[Working data Boundary: Start]

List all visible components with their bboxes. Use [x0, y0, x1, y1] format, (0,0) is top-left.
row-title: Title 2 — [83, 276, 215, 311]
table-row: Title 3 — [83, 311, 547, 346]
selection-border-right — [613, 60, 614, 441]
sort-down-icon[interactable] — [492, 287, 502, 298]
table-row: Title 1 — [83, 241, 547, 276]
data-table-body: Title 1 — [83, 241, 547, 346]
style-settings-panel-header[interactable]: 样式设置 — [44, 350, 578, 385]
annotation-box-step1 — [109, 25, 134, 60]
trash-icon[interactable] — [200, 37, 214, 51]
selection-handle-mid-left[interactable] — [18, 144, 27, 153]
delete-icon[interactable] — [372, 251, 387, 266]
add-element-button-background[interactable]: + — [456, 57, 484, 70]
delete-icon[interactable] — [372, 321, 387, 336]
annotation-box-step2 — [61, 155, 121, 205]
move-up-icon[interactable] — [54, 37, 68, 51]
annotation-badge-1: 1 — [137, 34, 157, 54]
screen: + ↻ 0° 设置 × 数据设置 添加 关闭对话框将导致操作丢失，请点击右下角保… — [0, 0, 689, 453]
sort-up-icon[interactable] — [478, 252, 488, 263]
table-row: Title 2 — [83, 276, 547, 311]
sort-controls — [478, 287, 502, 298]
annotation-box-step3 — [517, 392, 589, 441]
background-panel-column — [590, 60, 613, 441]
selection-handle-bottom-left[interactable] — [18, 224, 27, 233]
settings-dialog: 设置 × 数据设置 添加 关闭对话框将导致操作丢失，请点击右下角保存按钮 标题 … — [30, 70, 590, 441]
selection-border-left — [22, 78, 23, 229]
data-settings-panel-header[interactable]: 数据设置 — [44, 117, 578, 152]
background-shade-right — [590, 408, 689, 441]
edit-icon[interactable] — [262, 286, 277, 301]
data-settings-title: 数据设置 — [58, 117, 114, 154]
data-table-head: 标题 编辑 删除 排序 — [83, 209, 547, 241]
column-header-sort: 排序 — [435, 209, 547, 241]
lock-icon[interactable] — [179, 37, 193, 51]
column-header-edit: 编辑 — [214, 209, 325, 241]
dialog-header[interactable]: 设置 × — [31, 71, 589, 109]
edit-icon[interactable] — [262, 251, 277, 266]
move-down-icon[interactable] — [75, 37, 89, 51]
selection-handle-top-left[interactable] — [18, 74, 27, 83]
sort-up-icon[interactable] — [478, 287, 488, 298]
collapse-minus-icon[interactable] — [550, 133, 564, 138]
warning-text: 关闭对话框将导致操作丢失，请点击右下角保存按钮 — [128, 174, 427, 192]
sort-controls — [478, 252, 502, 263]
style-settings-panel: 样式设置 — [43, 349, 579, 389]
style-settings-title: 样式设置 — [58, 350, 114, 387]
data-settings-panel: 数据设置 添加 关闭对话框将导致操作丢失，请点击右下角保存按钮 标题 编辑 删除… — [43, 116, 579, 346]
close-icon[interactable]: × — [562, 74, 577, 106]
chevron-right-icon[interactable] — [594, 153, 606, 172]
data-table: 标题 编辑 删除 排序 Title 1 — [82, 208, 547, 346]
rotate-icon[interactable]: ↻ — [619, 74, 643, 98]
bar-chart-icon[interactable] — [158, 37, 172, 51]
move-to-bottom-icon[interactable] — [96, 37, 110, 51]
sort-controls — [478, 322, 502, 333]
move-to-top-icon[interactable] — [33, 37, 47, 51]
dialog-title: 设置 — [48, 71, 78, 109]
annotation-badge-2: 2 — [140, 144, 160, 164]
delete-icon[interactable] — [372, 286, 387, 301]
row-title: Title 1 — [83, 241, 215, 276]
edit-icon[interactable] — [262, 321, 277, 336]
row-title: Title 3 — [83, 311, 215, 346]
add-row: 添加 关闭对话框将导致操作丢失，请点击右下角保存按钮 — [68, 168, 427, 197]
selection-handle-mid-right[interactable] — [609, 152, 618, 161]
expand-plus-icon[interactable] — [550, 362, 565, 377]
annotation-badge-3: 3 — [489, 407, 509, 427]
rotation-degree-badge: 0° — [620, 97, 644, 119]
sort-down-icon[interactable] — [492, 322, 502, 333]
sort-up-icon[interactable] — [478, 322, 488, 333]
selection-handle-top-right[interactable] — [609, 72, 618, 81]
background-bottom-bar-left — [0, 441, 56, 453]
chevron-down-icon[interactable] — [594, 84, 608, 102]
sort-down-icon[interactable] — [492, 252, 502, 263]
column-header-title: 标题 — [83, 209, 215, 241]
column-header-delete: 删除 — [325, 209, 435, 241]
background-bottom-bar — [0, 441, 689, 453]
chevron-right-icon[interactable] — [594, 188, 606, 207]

[Working data Boundary: End]
[Working data Boundary: Start]

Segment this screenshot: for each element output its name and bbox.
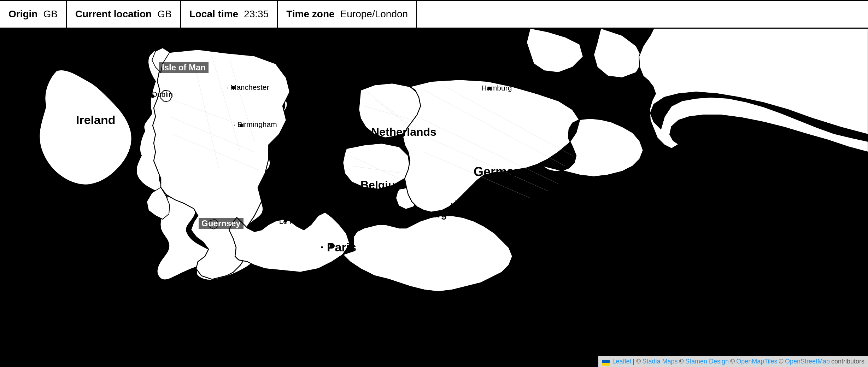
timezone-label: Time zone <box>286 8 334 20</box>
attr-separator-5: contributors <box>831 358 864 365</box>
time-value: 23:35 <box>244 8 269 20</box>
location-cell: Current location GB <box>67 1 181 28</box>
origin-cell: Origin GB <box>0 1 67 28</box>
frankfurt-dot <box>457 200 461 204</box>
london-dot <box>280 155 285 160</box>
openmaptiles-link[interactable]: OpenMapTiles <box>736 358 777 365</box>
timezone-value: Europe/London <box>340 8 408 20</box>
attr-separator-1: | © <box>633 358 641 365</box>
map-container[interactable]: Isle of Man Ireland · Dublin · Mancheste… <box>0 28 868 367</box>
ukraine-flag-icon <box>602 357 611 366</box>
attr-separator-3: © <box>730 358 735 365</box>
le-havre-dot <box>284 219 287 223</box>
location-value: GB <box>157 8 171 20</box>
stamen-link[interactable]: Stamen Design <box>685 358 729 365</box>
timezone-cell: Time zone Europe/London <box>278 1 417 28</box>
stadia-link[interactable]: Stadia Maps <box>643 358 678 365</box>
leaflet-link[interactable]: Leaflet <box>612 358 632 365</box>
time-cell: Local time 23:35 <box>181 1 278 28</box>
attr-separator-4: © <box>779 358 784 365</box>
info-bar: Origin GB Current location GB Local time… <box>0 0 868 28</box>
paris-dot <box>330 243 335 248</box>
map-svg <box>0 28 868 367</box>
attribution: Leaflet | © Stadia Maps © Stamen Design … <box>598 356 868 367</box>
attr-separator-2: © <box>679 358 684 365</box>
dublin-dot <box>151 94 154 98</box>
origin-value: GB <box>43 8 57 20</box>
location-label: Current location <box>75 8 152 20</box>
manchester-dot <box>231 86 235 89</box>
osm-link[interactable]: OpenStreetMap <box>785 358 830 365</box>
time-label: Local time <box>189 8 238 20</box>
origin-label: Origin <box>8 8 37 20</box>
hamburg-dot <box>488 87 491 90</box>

[Working data Boundary: End]

_What is expected_
Could you report how many lines of the listing contain the word "label"? Only the number is needed.

_Solution to the problem_
4